"The trick to aging," Jane Fonda says, "is to go slow." She learned this the hard way when, at 60, she climbed her favorite peak in Argentina: the 12,293-foot dormant volcano Mount Lanin, near a ranch owned by her then-husband, Ted Turner. "I almost got to the top," she recalls, "but I went too fast and perspired and got hypothermia." To mark her 70th birthday, last December, Fonda heeded the advice of her boyfriend, retired businessman Lynden Gillis, and headed down instead of up: She did an 85-foot dive in Turks and Caicos and swam with sharks, barracudas, and stingrays. "I went very slowly," she says. "It’s a major life lesson. It’s true with mountain climbing, scuba diving, and lovemaking."

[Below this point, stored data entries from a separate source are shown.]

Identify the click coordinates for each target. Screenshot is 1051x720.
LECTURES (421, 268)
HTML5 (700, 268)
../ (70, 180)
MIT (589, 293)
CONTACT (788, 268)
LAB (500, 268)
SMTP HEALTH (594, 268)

Fonda’s "taking it slowly" would be full steam ahead for most people. Author and motivational speaker are just the latest incarnations of the Hollywood legend dubbed a chameleon by her daughter, Vanessa. Fonda, whose autobiography, My Life So Far, was a best-seller in 2005, is now hard at work on a book about aging, The Third Act: Entering Primetime. "We’ve been granted an entire adult lifetime, longer than what our grandparents had, and we are entering this third act healthier physically and mentally," she says. "We get less judgmental, more positive. And so we have a tremendous opportunity to change the world."
Fonda has always been a mover and shaker, morphing from an ingenue to a polarizing symbol of Vietnam War protest to an Oscar-winning actress-producer and workout-video queen. "It was totally organic, a natural evolution," she says. "I never get bored, ever." Along the way, she was married three times — to director Roger Vadim, California politico Tom Hayden, and media mogul Turner. "Women like me tend to have a porous ego. I don’t anymore," says Fonda, who announced her retirement from acting while she was with Turner — and then, after their split, reemerged at the 2000 Oscar ceremony looking radiant in a Vera Wang gown. "It took me a long time, into my 60s, to own my own narrative." She based her comeback role, in the 2005 comedy Monster-in-Law, in part on Turner, with whom she remains friendly. "He taught me that over-the-top and outrageous are lovable," she says. "People used to say I didn’t have a sense of humor. They were right. Ten years with Ted gave me humor and confidence."
Fonda overcame an early dry spell in Hollywood by developing and producing her own material, including the hit films Coming Home and The China Syndrome. "It was hard for me to get decent roles for a number of reasons," she says (among them, backlash from her visit to North Vietnam in 1972). "So I combined my beliefs and values with the movies I made, and they did well. It was unusual."
It’s shocking to learn that one of our greatest actresses hasn’t a single film project in the works today. "Shouldn’t be shocking, given the reality," says Fonda matter-of-factly, referring to Hollywood’s ageist attitude. The films she’s offered are "either dour, or less interesting versions of the shrewish mother-in-law. And I’m too old to produce, because it takes years. I can’t. But I really do want to make movies."
Fortunately, she has plenty to keep her otherwise engaged. Writing helped her find her voice — strong, supple, and clear — and these days she uses it to denounce the war in Iraq and support Democratic candidates (first Hillary Clinton, now Barack Obama). She also promotes the Georgia Campaign for Adolescent Pregnancy Prevention, an organization she founded 13 years ago, and speaks to women around the country about empowerment.
"You know," she says, "I made the workout famous. And this is the time for the work-in. This is the time to continue developing and growing."